I had a big, black, worn, hooded trenchcoat. I LOVED that coat. Deciding it was a rag, some well off friends bought me a gift certificate to Burlington Coat Factory. It was like they didn’t know me at all and actually made me cry.
I was 13 when I got into Avalon Hill wargames, but, yeah, by mid teens board games of any sort were pretty uncool.
Glad you enjoyed it!![]()
My Grandma on my dad’s side was a full-blown hoarder. Two spare bedrooms in the 3 bedroom house she and my Grandpa lived in were full to the ceiling with boxes of stuff she had accumulated. So Christmases were a bit weird and unpredictable, because she’d basically find stuff lying around, wrap it, and give it to us kids.
One time I got a battery powered toy truck that was supposed to light up and move in some way, but it was broken out of the box. There was still a price tag with the store name, so my mom took me there to get a refund. A store employee said, “we haven’t carried this toy in 5 years”.

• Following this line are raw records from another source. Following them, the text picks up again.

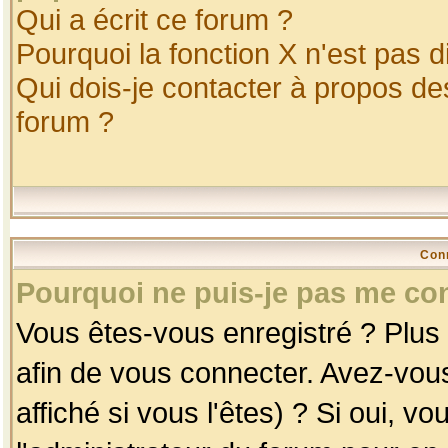
Qui a écrit ce forum ?
Pourquoi la fonction X n'est pas d
Qui dois-je contacter à propos des
forum ?
Con
Pourquoi ne puis-je pas me co
Vous êtes-vous enregistré ? Plus
afin de vous connecter. Avez-vou
affiché si vous l'êtes) ? Si oui, 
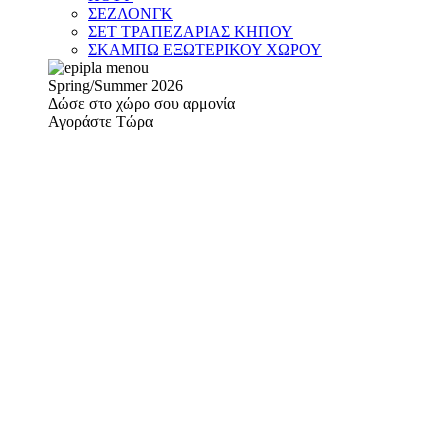
ΣΕΖΛΟΝΓΚ
ΣΕΤ ΤΡΑΠΕΖΑΡΙΑΣ ΚΗΠΟΥ
ΣΚΑΜΠΩ ΕΞΩΤΕΡΙΚΟΥ ΧΩΡΟΥ
Spring/Summer 2026
Δώσε στο χώρο σου αρμονία
Αγοράστε Τώρα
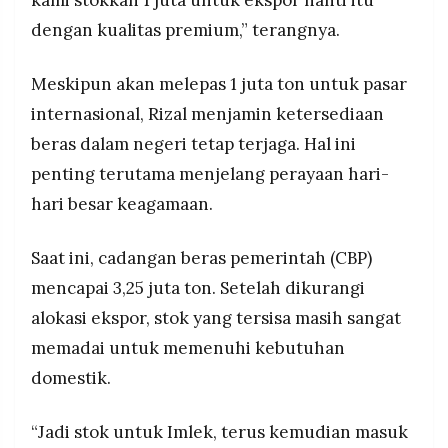
kami stokkan 1 juta untuk ekspor nanti itu
dengan kualitas premium,” terangnya.
Meskipun akan melepas 1 juta ton untuk pasar
internasional, Rizal menjamin ketersediaan
beras dalam negeri tetap terjaga. Hal ini
penting terutama menjelang perayaan hari-
hari besar keagamaan.
Saat ini, cadangan beras pemerintah (CBP)
mencapai 3,25 juta ton. Setelah dikurangi
alokasi ekspor, stok yang tersisa masih sangat
memadai untuk memenuhi kebutuhan
domestik.
“Jadi stok untuk Imlek, terus kemudian masuk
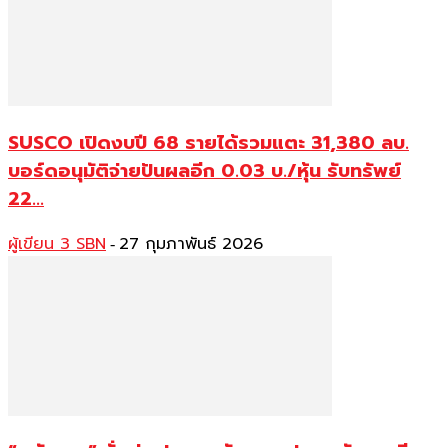
SUSCO เปิดงบปี 68 รายได้รวมแตะ 31,380 ลบ.
บอร์ดอนุมัติจ่ายปันผลอีก 0.03 บ./หุ้น รับทรัพย์
22...
ผู้เขียน 3 SBN
27 กุมภาพันธ์ 2026
-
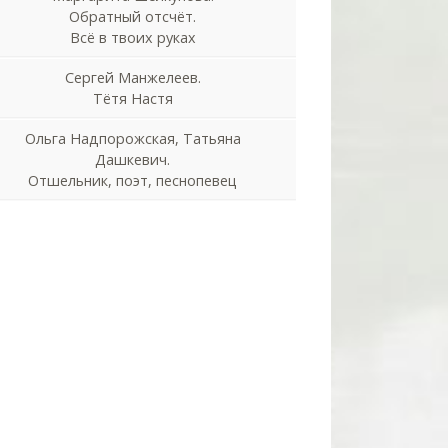
Обратный отсчёт.
Всё в твоих руках
Сергей Манжелеев.
Тётя Настя
Ольга Надпорожская, Татьяна
Дашкевич.
Отшельник, поэт, песнопевец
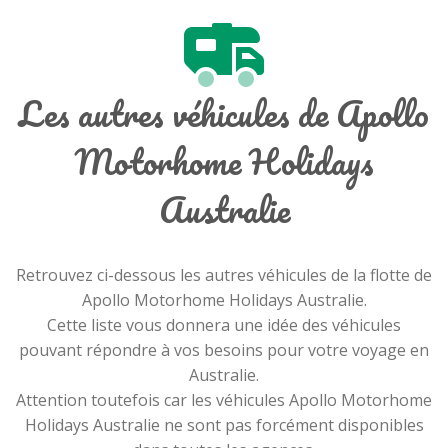
Les autres véhicules de Apollo
Motorhome Holidays
Australie
Retrouvez ci-dessous les autres véhicules de la flotte de
Apollo Motorhome Holidays Australie.
Cette liste vous donnera une idée des véhicules
pouvant répondre à vos besoins pour votre voyage en
Australie.
Attention toutefois car les véhicules Apollo Motorhome
Holidays Australie ne sont pas forcément disponibles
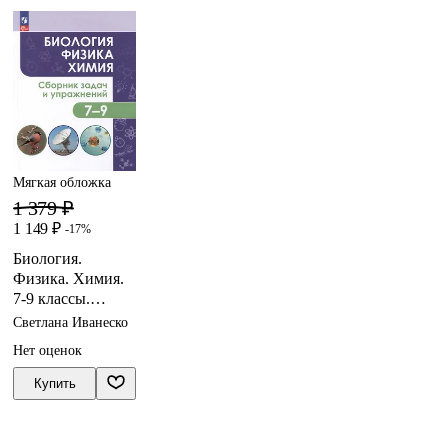
Мягкая обложка
1 379 ₽
1 149 ₽
-17%
Биология.
Физика. Химия.
7-9 классы.
Сборник задач и
Светлана Иванеско
упражнений
Нет оценок
Купить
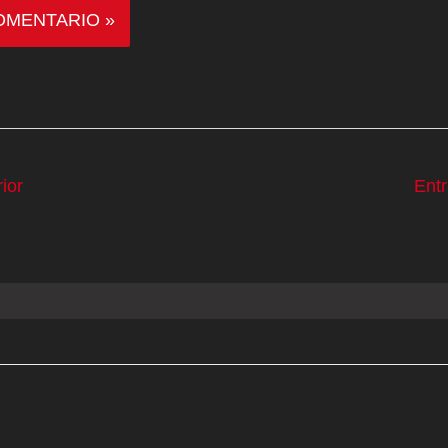
ior
Ent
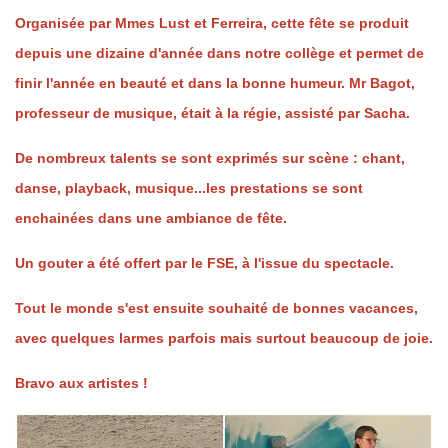
Organisée par Mmes Lust et Ferreira, cette fête se produit
depuis une dizaine d'année dans notre collège et permet de
finir l'année en beauté et dans la bonne humeur. Mr Bagot,
professeur de musique, était à la régie, assisté par Sacha.
De nombreux talents se sont exprimés sur scène : chant,
danse, playback, musique...les prestations se sont
enchainées dans une ambiance de fête.
Un gouter a été offert par le FSE, à l'issue du spectacle.
Tout le monde s'est ensuite souhaité de bonnes vacances,
avec quelques larmes parfois mais surtout beaucoup de joie.
Bravo aux artistes !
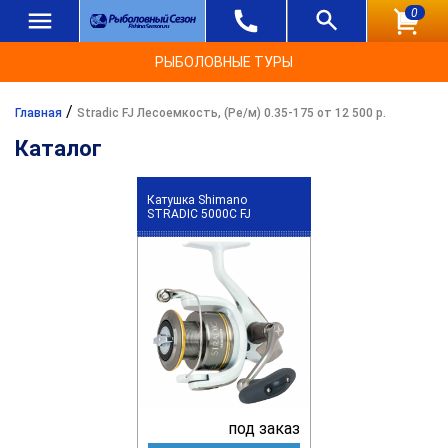
0
РЫБОЛОВНЫЕ ТУРЫ
/
Главная
Stradic FJ Лесоемкость, (Ре/м) 0.35-175 от 12 500 р.
Каталог
Катушка Shimano
STRADIC 5000C FJ
под заказ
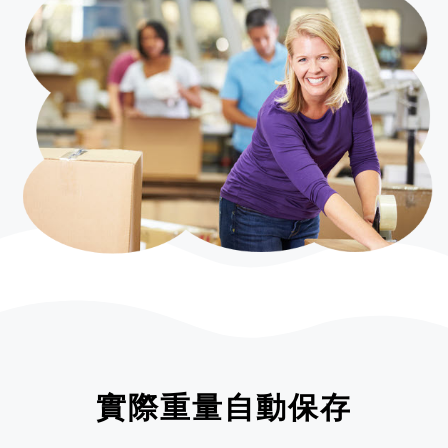
實際重量自動保存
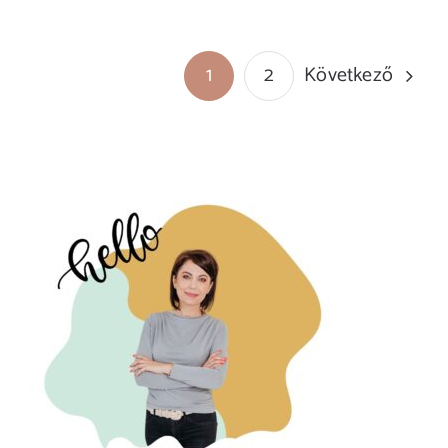
Következő
1
2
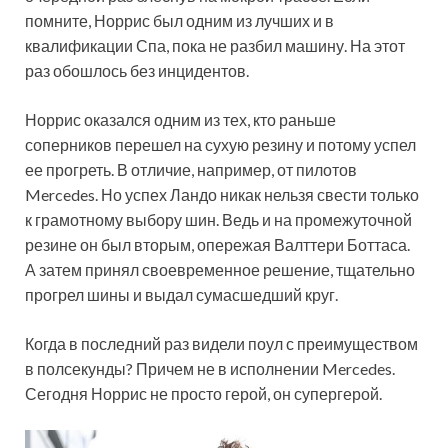
помните, Норрис был
одним из лучших и в
квалификации Спа, пока не разбил машину. На этот
раз обошлось без инцидентов.
Норрис оказался одним из тех, кто раньше
соперников перешел на сухую резину и потому успел
ее прогреть. В отличие, например, от пилотов
Mercedes. Но успех Ландо никак нельзя свести только
к грамотному выбору шин. Ведь и на промежуточной
резине он был вторым, опережая Валттери Боттаса.
А затем принял своевременное решение, тщательно
прогрел шины и выдал сумасшедший круг.
Когда в последний раз видели поул с преимуществом
в полсекунды? Причем не в исполнении Mercedes.
Сегодня Норрис не просто герой, он супергерой.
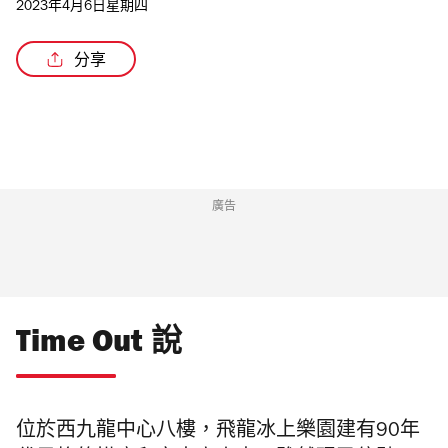
2023年4月6日星期四
分享
廣告
Time Out 說
位於西九龍中心八樓，飛龍冰上樂園建有90年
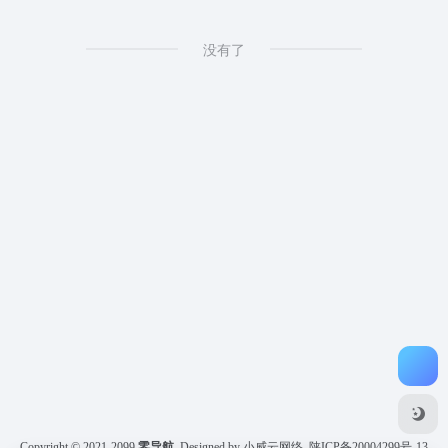
没有了
Copyright © 2021-2099
零导航
Designed by 小威云网络
陕ICP备20004299号-13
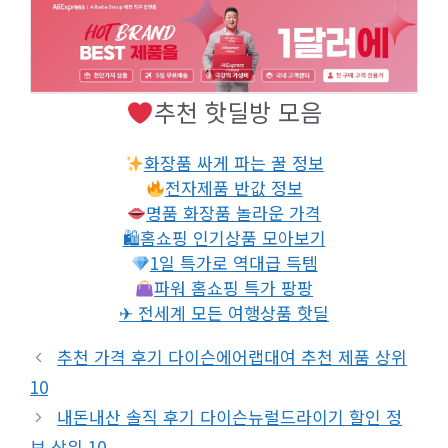
추천 핫딜방 모음
화장품 싸게 파는 꿀 정보
전자제품 반값 정보
명품 화장품 놀라운 가격
🛍홈쇼핑 인기상품 모아보기
1일 특가로 역대급 득템
파워 홈쇼핑 특가 팡팡
✈ 전세계 모든 여행상품 핫딜
추천 가격 후기 다이슨에어랩대여 추천 제품 상위
10
내돈내산 솔직 후기 다이슨뉴럴드라이기 할인 정
보 상위 10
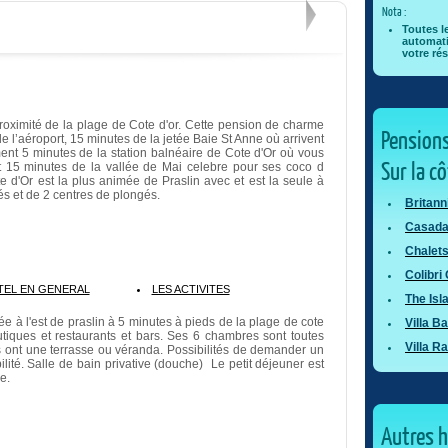
Nota :
Toutes l
automati
votre rés
à proximité de la plage de Cote d'or. Cette pension de charme
Pensions
e l’aéroport, 15 minutes de la jetée Baie St Anne où arrivent
nt 5 minutes de la station balnéaire de Cote d'Or où vous
Sur la c
et 15 minutes de la vallée de Mai celebre pour ses coco d
 d'Or est la plus animée de Praslin avec et est la seule à
riés et de 2 centres de plongés.
Britann
Casada
Chalet
Colibri
TEL EN GENERAL
LES ACTIVITES
The Is
uée à l'est de praslin à 5 minutes à pieds de la plage de cote
Villa B
utiques et restaurants et bars. Ses 6 chambres sont toutes
Villa Ra
es ont une terrasse ou véranda. Possibilités de demander un
bilité. Salle de bain privative (douche) Le petit déjeuner est
le.
Autres 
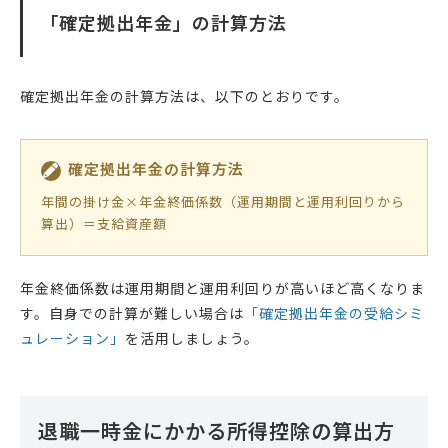
「確定拠出年金」の計算方法
確定拠出年金の計算方法は、以下のとおりです。
確定拠出年金の計算方法
年間の掛け金×年金終価係数（運用期間と運用利回りから
算出）＝支給資産額
年金終価係数は運用期間と運用利回りが高いほど高くなりま
す。自身での計算が難しい場合は
「確定拠出年金の受給シミ
ュレーション」
を活用しましょう。
退職一時金にかかる所得控除の算出方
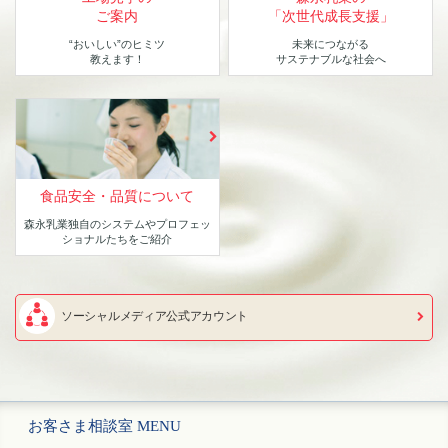
ご案内
「次世代成長支援」
“おいしい”のヒミツ
未来につながる
教えます！
サステナブルな社会へ
食品安全・品質について
森永乳業独自のシステムや
プロフェッ
ショナルたちをご紹介
ソーシャルメディア公式アカウント
お客さま相談室 MENU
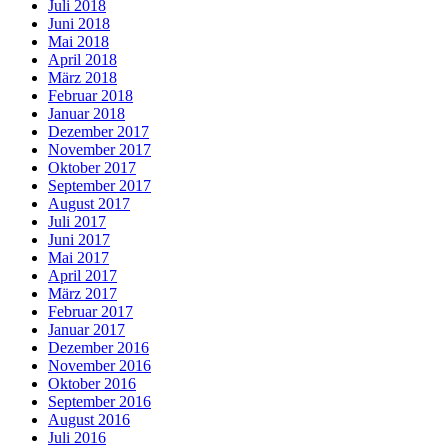
Juli 2018
Juni 2018
Mai 2018
April 2018
März 2018
Februar 2018
Januar 2018
Dezember 2017
November 2017
Oktober 2017
September 2017
August 2017
Juli 2017
Juni 2017
Mai 2017
April 2017
März 2017
Februar 2017
Januar 2017
Dezember 2016
November 2016
Oktober 2016
September 2016
August 2016
Juli 2016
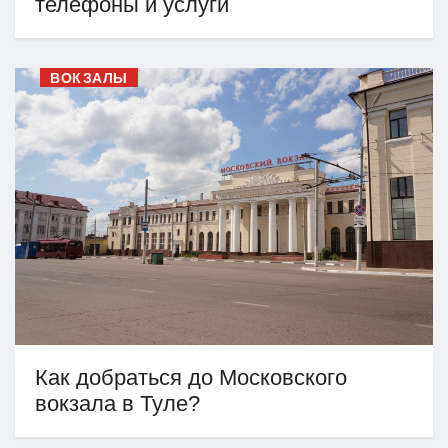
телефоны и услуги
ВОКЗАЛЫ
Как добраться до Московского
вокзала в Туле?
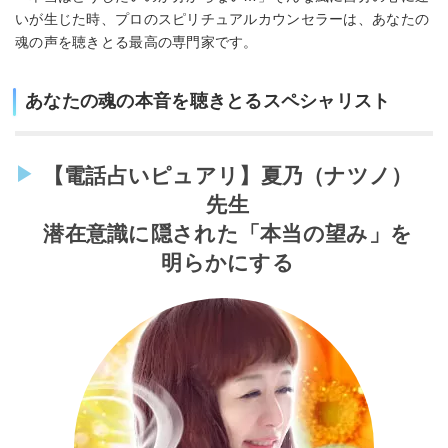
いが生じた時、プロのスピリチュアルカウンセラーは、あなたの
魂の声を聴きとる最高の専門家です。
あなたの魂の本音を聴きとるスペシャリスト
【電話占いピュアリ】夏乃（ナツノ）
先生
潜在意識に隠された「本当の望み」を
明らかにする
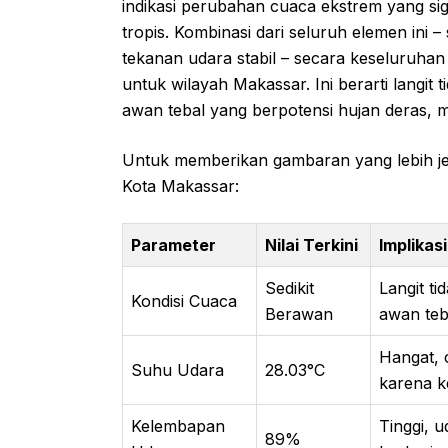
indikasi perubahan cuaca ekstrem yang sign
tropis. Kombinasi dari seluruh elemen ini 
tekanan udara stabil – secara keseluruhan
untuk wilayah Makassar. Ini berarti langit
awan tebal yang berpotensi hujan deras, 
Untuk memberikan gambaran yang lebih jela
Kota Makassar:
Parameter
Nilai Terkini
Implikasi
Sedikit
Langit t
Kondisi Cuaca
Berawan
awan teb
Hangat, 
Suhu Udara
28.03°C
karena k
Kelembapan
Tinggi, 
89%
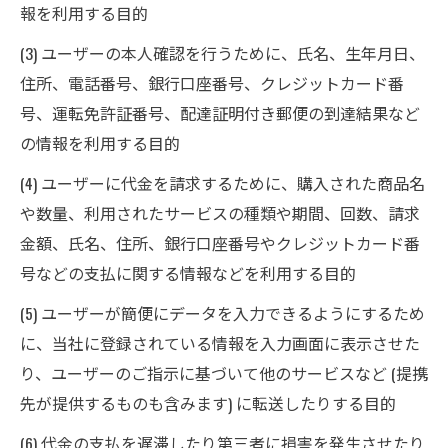
報を利用する目的
(3) ユーザーの本人確認を行うために、氏名、生年月日、
住所、電話番号、銀行口座番号、クレジットカード番
号、運転免許証番号、配達証明付き郵便の到達結果など
の情報を利用する目的
(4) ユーザーに代金を請求するために、購入された商品名
や数量、利用されたサービスの種類や期間、回数、請求
金額、氏名、住所、銀行口座番号やクレジットカード番
号などの支払に関する情報などを利用する目的
(5) ユーザーが簡便にデータを入力できるようにするため
に、当社に登録されている情報を入力画面に表示させた
り、ユーザーのご指示に基づいて他のサービスなど (提携
先が提供するものも含みます) に転送したりする目的
(6) 代金の支払を遅滞したり第三者に損害を発生させたり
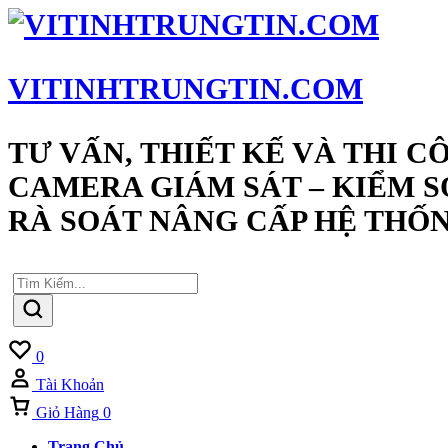
VITINHTRUNGTIN.COM
TƯ VẤN, THIẾT KẾ VÀ THI C
CAMERA GIÁM SÁT – KIỂM S
RÀ SOÁT NÂNG CẤP HỆ THỐN
Yêu
0
Thích
Tài Khoản
Giỏ Hàng
0
Trang Chủ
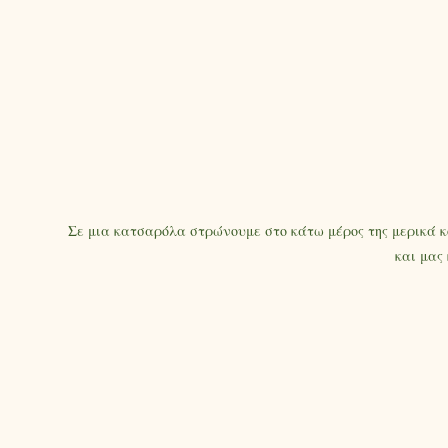
Σε μια κατσαρόλα στρώνουμε στο κάτω μέρος της μερικά κ
και μας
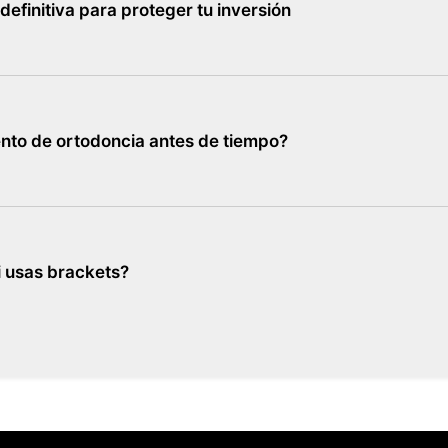
definitiva para proteger tu inversión
nto de ortodoncia antes de tiempo?
i usas brackets?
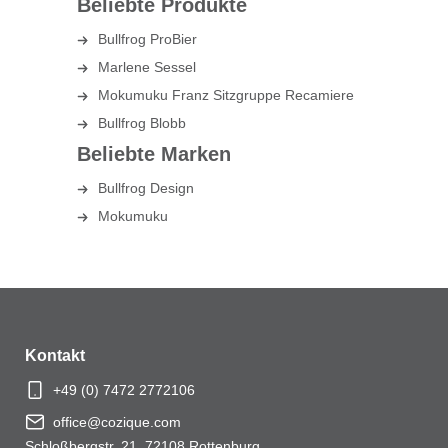
Beliebte Produkte
Bullfrog ProBier
Marlene Sessel
Mokumuku Franz Sitzgruppe Recamiere
Bullfrog Blobb
Beliebte Marken
Bullfrog Design
Mokumuku
Kontakt
+49 (0) 7472 2772106
office@cozique.com
Schloßbergstr. 21, 72108 Rottenburg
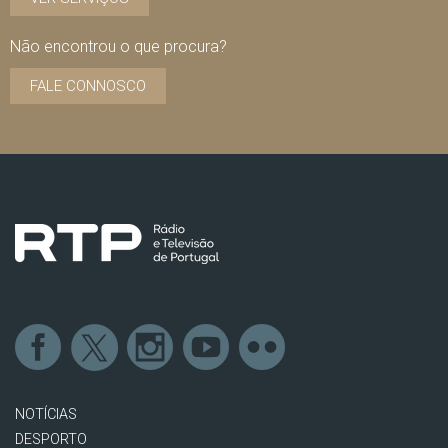
Não encontrou o que procura?
FALE CONNOSCO
NOTÍCIAS
DESPORTO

Among many boxes stored up in the rafters of their garage was a home skee-ball type game that I had noticed as a little kid, which gathered dust there for years and years. It looked like fun, I thought, but never thought to ask my grandparents if they would take it down and let me play with it. Then one Christmas when I was maybe 13, I opened a present, and yep, skee-ball game. Still a bit dusty.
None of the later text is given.